Former Fannie CCO: FHA ‘Destined’ For Bailout

The Federal Housing Administration is ‘destined’ for a taxpayer bailout in the next two to three years, a former Fannie Mae chief credit officer (CCO) testified before a House subcommittee Thursday.

Edward Pinto, a real estate financial services consultant who served as Fannie's CCO in the late 1980s, told the Housing and Community Opportunity Subcommittee that the FHA's increased market share, larger loans and history of fraud support his projections that the agency is going the way of Fannie Mae and Freddie Mac.

The FHA, which recently announced it would soon hire its first chief risk officer, is being watched closely by lawmakers following the agency's prediction that its capital reserve ratio would fall below the congressionally mandated 2%.

FHA Commissioner David Stevens, also testifying before the subcommittee, repeated his denial that the FHA will need bailing out.

"Let me simply state at the outset that, based on current projections, absent any catastrophic home price decline, FHA will not need to ask Congress and the American taxpayer for extraordinary assistance – we will not need a bailout," he said in prepared remarks.

Stevens noted recently announced credit policy changes – including an increase in lender net worth – that take effect in 2010 as steps the agency has taken to strengthen its position. While saying such changes were "long overdue," Pinto described the FHA's efforts as "little more than Band-Aids."

Pinto also countered Stevens' suggestion that, because average FHA borrower credit scores have increased, the agency's financial health has improved.
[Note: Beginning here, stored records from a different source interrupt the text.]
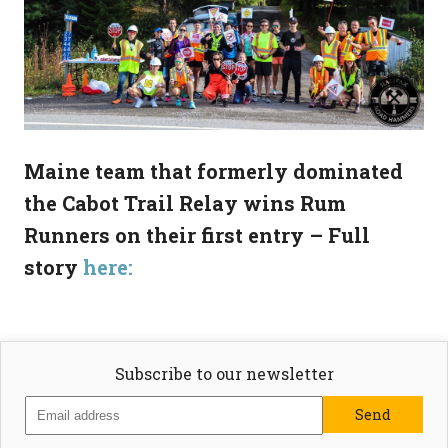
Maine team that formerly dominated
the Cabot Trail Relay wins Rum
Runners on their first entry – Full
story
here:
Subscribe to our newsletter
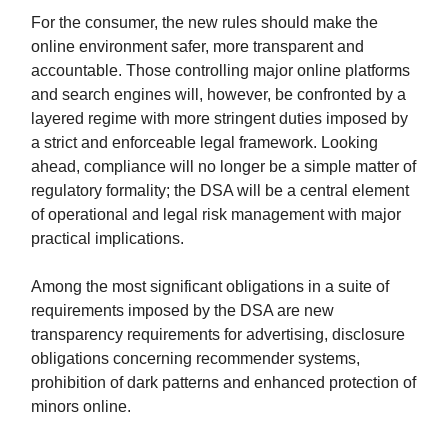
For the consumer, the new rules should make the
online environment safer, more transparent and
accountable. Those controlling major online platforms
and search engines will, however, be confronted by a
layered regime with more stringent duties imposed by
a strict and enforceable legal framework. Looking
ahead, compliance will no longer be a simple matter of
regulatory formality; the DSA will be a central element
of operational and legal risk management with major
practical implications.
Among the most significant obligations in a suite of
requirements imposed by the DSA are new
transparency requirements for advertising, disclosure
obligations concerning recommender systems,
prohibition of dark patterns and enhanced protection of
minors online.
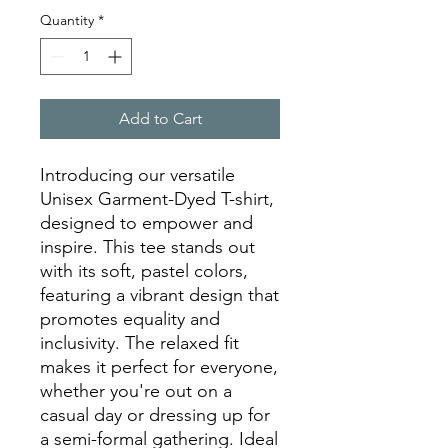
Quantity
*
Add to Cart
Introducing our versatile 
Unisex Garment-Dyed T-shirt, 
designed to empower and 
inspire. This tee stands out 
with its soft, pastel colors, 
featuring a vibrant design that 
promotes equality and 
inclusivity. The relaxed fit 
makes it perfect for everyone, 
whether you're out on a 
casual day or dressing up for 
a semi-formal gathering. Ideal 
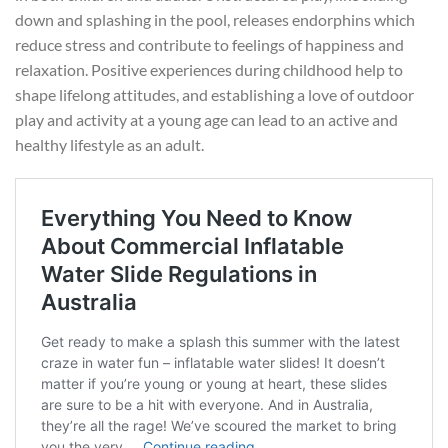
down and splashing in the pool, releases endorphins which
reduce stress and contribute to feelings of happiness and
relaxation. Positive experiences during childhood help to
shape lifelong attitudes, and establishing a love of outdoor
play and activity at a young age can lead to an active and
healthy lifestyle as an adult.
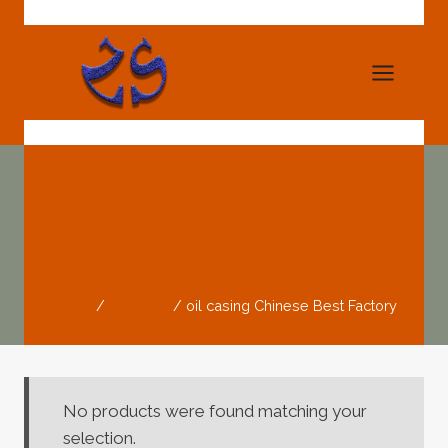
Skip
to
content
Oil Casing Chinese
Best Factory
Home
/
Products
/
oil casing Chinese Best Factory
No products were found matching your
selection.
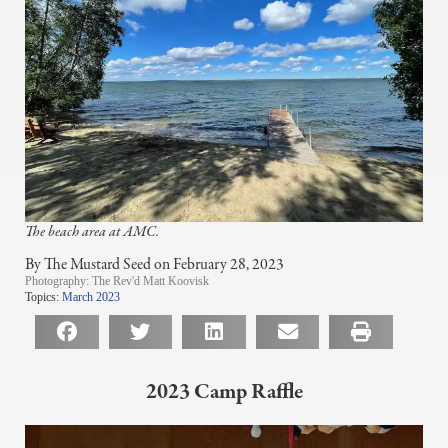
The beach area at AMC.
By The Mustard Seed on February 28, 2023
Photography:
The Rev'd Matt Koovisk
Topics:
March 2023
2023 Camp Raffle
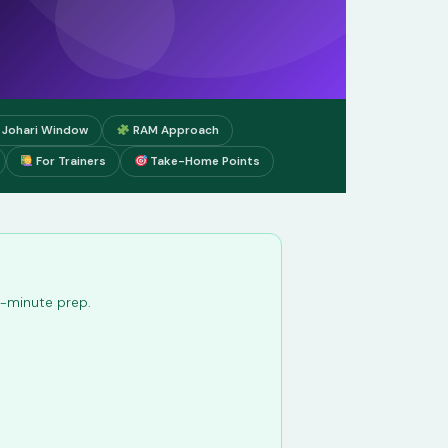
Johari Window
RAM Approach
For Trainers
Take-Home Points
st-minute prep.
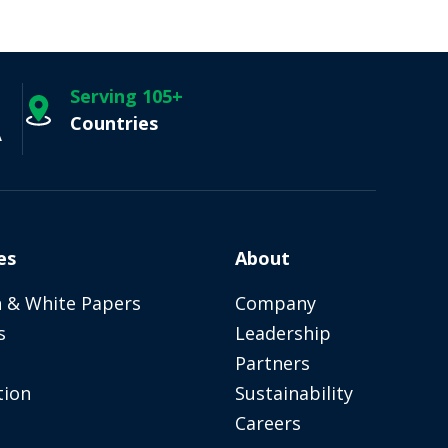
Serving 105+
Countries
A
es
About
 & White Papers
Company
s
Leadership
Partners
tion
Sustainability
Careers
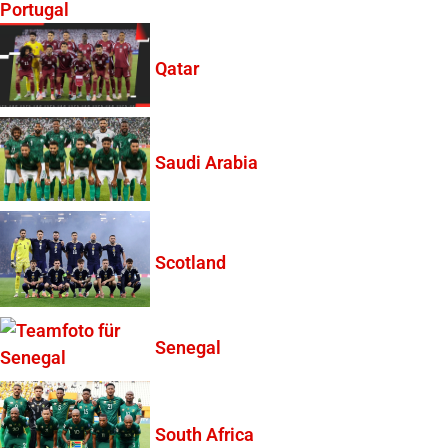
Portugal
Qatar
Saudi Arabia
Scotland
Senegal
South Africa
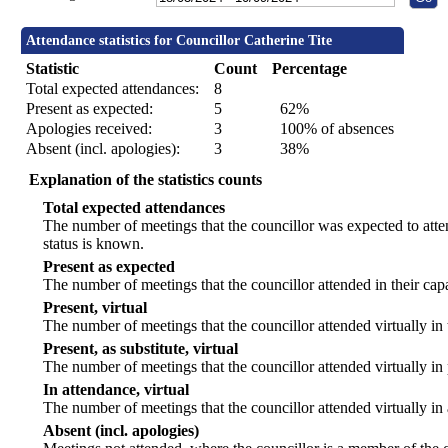
Attendance statistics for Councillor Catherine Tite
Statistic
Count
Percentage
Total expected attendances:
8
Present as expected:
5
62%
Apologies received:
3
100% of absences
Absent (incl. apologies):
3
38%
Explanation of the statistics counts
Total expected attendances
The number of meetings that the councillor was expected to atten
status is known.
Present as expected
The number of meetings that the councillor attended in their ca
Present, virtual
The number of meetings that the councillor attended virtually in
Present, as substitute, virtual
The number of meetings that the councillor attended virtually i
In attendance, virtual
The number of meetings that the councillor attended virtually in
Absent (incl. apologies)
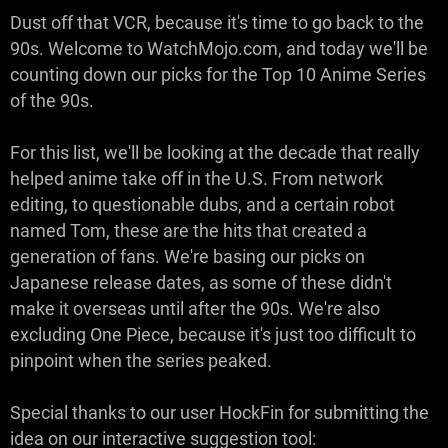
Dust off that VCR, because it's time to go back to the
90s. Welcome to WatchMojo.com, and today we'll be
counting down our picks for the Top 10 Anime Series
of the 90s.
For this list, we'll be looking at the decade that really
helped anime take off in the U.S. From network
editing, to questionable dubs, and a certain robot
named Tom, these are the hits that created a
generation of fans. We're basing our picks on
Japanese release dates, as some of these didn't
make it overseas until after the 90s. We're also
excluding One Piece, because it's just too difficult to
pinpoint when the series peaked.
Special thanks to our user HockFin for submitting the
idea on our interactive suggestion tool:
The average FICO scores for FHA borrowers is 693. In 2007, that number was 633. Pinto said the increase does not translate into better loan performance.

"Also troubling is the fact that the Fair Isaac Corporation reports that a 690 FICO score on a mortgage originated in October 2008 performs like a 645 FICO score on a mortgage originated in October 2007 and a 630 FICO originated in 2005-2007," he said. "As a result, on a FICO risk basis, FHA's risk has not improved."